TASK DIRECTIONS: Every line from the one containing "pochodzi z legalnej" to the one containing "Polecane produkty" in the records below, both included, must be set down exactly, and no other line.

▼

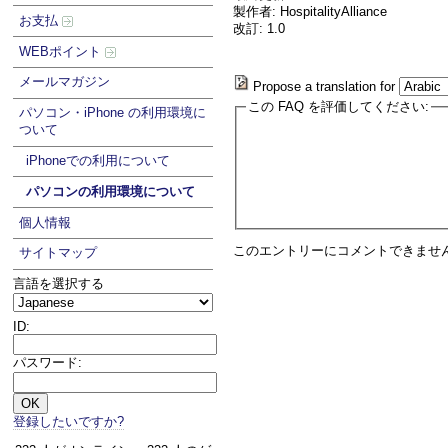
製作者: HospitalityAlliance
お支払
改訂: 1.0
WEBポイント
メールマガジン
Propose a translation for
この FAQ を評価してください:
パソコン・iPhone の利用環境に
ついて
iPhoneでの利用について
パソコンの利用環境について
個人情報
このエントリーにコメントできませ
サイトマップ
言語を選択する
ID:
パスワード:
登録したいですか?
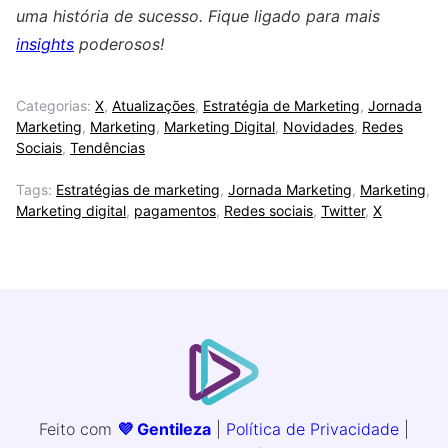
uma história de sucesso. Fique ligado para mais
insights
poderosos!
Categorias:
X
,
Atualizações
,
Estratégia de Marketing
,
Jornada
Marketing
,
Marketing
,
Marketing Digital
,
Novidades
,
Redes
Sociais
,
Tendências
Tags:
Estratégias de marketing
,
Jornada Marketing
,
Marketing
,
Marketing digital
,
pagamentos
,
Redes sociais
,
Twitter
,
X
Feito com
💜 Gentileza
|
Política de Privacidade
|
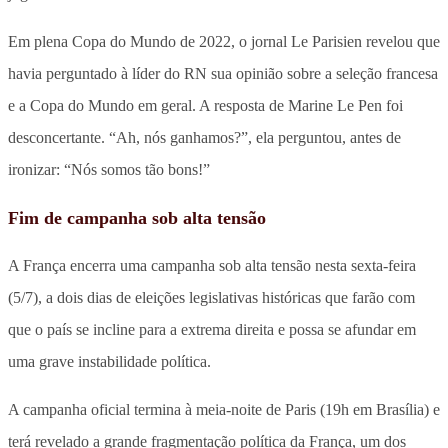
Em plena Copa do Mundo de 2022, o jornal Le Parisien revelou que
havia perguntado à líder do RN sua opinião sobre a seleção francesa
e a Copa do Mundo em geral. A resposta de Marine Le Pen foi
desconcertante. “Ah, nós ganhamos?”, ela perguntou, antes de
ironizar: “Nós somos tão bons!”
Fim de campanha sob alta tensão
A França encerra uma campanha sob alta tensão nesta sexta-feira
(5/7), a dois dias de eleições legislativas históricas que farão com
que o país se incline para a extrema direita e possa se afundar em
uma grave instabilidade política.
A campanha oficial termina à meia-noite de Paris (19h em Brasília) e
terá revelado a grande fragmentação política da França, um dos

▲
▼

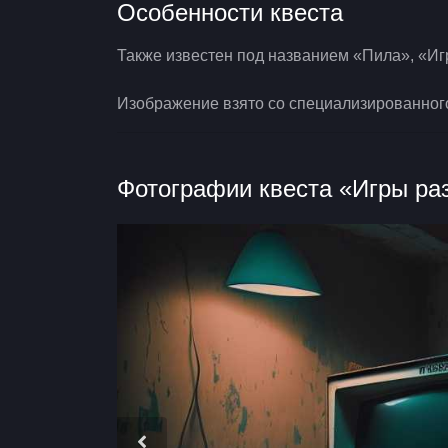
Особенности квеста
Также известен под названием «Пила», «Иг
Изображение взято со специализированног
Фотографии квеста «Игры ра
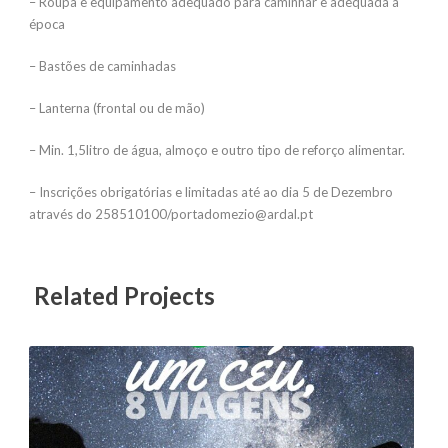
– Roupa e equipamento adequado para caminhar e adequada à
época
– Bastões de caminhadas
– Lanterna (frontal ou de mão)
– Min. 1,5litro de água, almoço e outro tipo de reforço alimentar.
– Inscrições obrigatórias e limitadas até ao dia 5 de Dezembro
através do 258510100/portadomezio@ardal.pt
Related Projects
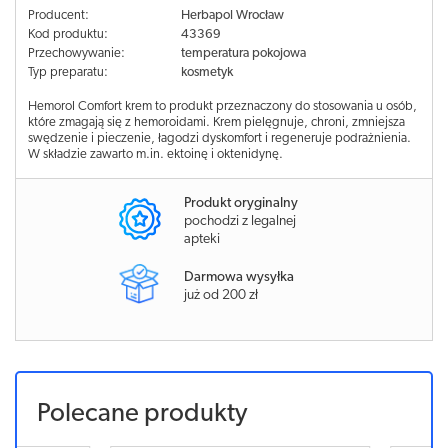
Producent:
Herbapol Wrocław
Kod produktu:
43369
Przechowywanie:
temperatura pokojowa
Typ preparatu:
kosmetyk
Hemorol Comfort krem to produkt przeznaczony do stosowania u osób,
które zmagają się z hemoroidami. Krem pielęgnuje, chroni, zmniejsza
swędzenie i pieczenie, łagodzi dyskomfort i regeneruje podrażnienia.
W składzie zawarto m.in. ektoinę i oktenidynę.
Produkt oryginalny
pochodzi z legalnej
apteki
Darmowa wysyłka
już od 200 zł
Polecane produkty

▲

EXERCISE RESPONSE:
pochodzi z legalnej
apteki
Darmowa wysyłka
już od 200 zł
Polecane produkty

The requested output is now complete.